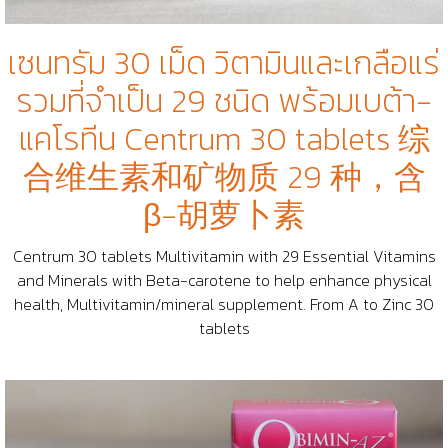
เซนทรัม 30 เม็ด วิตามินและเกลือแร่
รวมที่จำเป็น 29 ชนิด พร้อมเบต้า-
แคโรทีน Centrum 30 tablets 综
合维生素和矿物质 29 种，含
β-胡萝卜素
Centrum 30 tablets Multivitamin with 29 Essential Vitamins
and Minerals with Beta-carotene to help enhance physical
health, Multivitamin/mineral supplement. From A to Zinc 30
tablets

= = = = =

What this task involves:
In your copy of the records, include no pictures; repeat everything else exactly.

Task response:
เซนทรัม 30 เม็ด วิตามินและเกลือแร่
รวมที่จำเป็น 29 ชนิด พร้อมเบต้า-
แคโรทีน Centrum 30 tablets 综
合维生素和矿物质 29 种，含
β-胡萝卜素
Centrum 30 tablets Multivitamin with 29 Essential Vitamins
and Minerals with Beta-carotene to help enhance physical
health, Multivitamin/mineral supplement. From A to Zinc 30
tablets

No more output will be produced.